Exercise details
Restate word for word each line of the data, starting at the one containing "Contact details of the data" and running through the last.

*** Input data ***

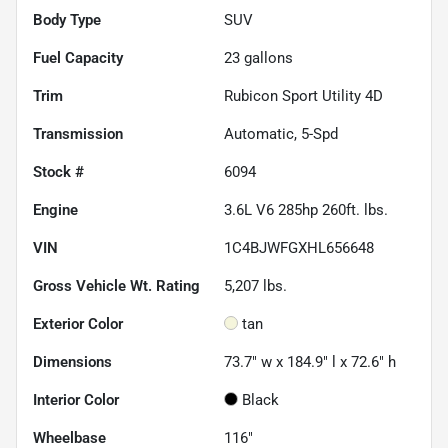
Body Type
SUV
Fuel Capacity
23
gallons
Trim
Rubicon Sport Utility 4D
Transmission
Automatic, 5-Spd
Stock #
6094
Engine
3.6L V6 285hp 260ft. lbs.
VIN
1C4BJWFGXHL656648
Gross Vehicle Wt. Rating
5,207
lbs.
Exterior Color
tan
Dimensions
73.7" w x 184.9" l x 72.6" h
Interior Color
Black
Wheelbase
116"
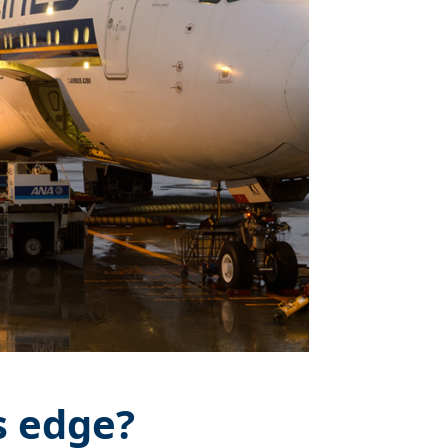
s edge?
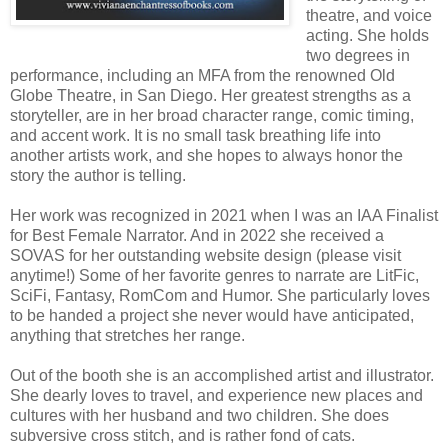
theatre, and voice
acting. She holds
two degrees in
performance, including an MFA from the renowned Old
Globe Theatre, in San Diego. Her greatest strengths as a
storyteller, are in her broad character range, comic timing,
and accent work. It is no small task breathing life into
another artists work, and she hopes to always honor the
story the author is telling.
Her work was recognized in 2021 when I was an IAA Finalist
for Best Female Narrator. And in 2022 she received a
SOVAS for her outstanding website design (please visit
anytime!) Some of her favorite genres to narrate are LitFic,
SciFi, Fantasy, RomCom and Humor. She particularly loves
to be handed a project she never would have anticipated,
anything that stretches her range.
Out of the booth she is an accomplished artist and illustrator.
She dearly loves to travel, and experience new places and
cultures with her husband and two children. She does
subversive cross stitch, and is rather fond of cats.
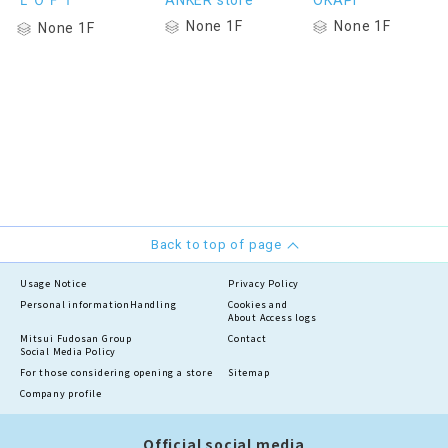
ＬＯＦＴ
ANKER store
OKAPI
None 1F
None 1F
None 1F
Back to top of page
Usage Notice
Privacy Policy
Personal information
Handling
Cookies and
About Access logs
Mitsui Fudosan Group
Contact
Social Media Policy
For those considering opening a store
Sitemap
Company profile
Official social media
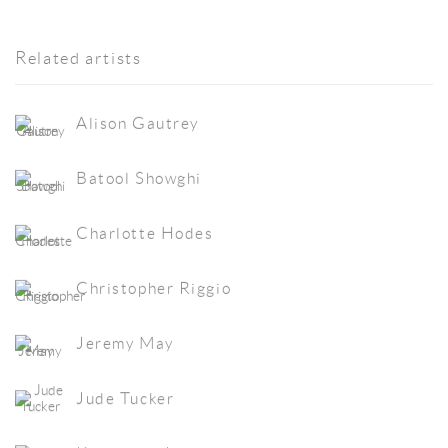
Related artists
Alison Gautrey
Batool Showghi
Charlotte Hodes
Christopher Riggio
Jeremy May
Jude Tucker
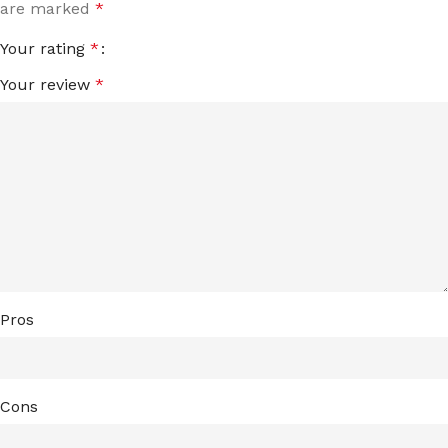
are marked
*
Your rating
*
Your review
*
Pros
Cons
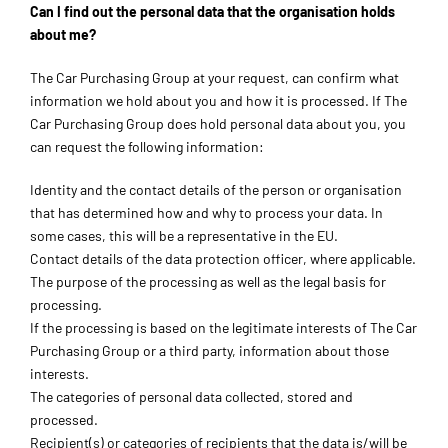
Can I find out the personal data that the organisation holds
about me?
The Car Purchasing Group at your request, can confirm what
information we hold about you and how it is processed. If The
Car Purchasing Group does hold personal data about you, you
can request the following information:
Identity and the contact details of the person or organisation
that has determined how and why to process your data. In
some cases, this will be a representative in the EU.
Contact details of the data protection officer, where applicable.
The purpose of the processing as well as the legal basis for
processing.
If the processing is based on the legitimate interests of The Car
Purchasing Group or a third party, information about those
interests.
The categories of personal data collected, stored and
processed.
Recipient(s) or categories of recipients that the data is/will be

*** End of Input data ***

Exercise result
Contact details of the data protection officer, where applicable.
The purpose of the processing as well as the legal basis for
processing.
If the processing is based on the legitimate interests of The Car
Purchasing Group or a third party, information about those
interests.
The categories of personal data collected, stored and
processed.
Recipient(s) or categories of recipients that the data is/will be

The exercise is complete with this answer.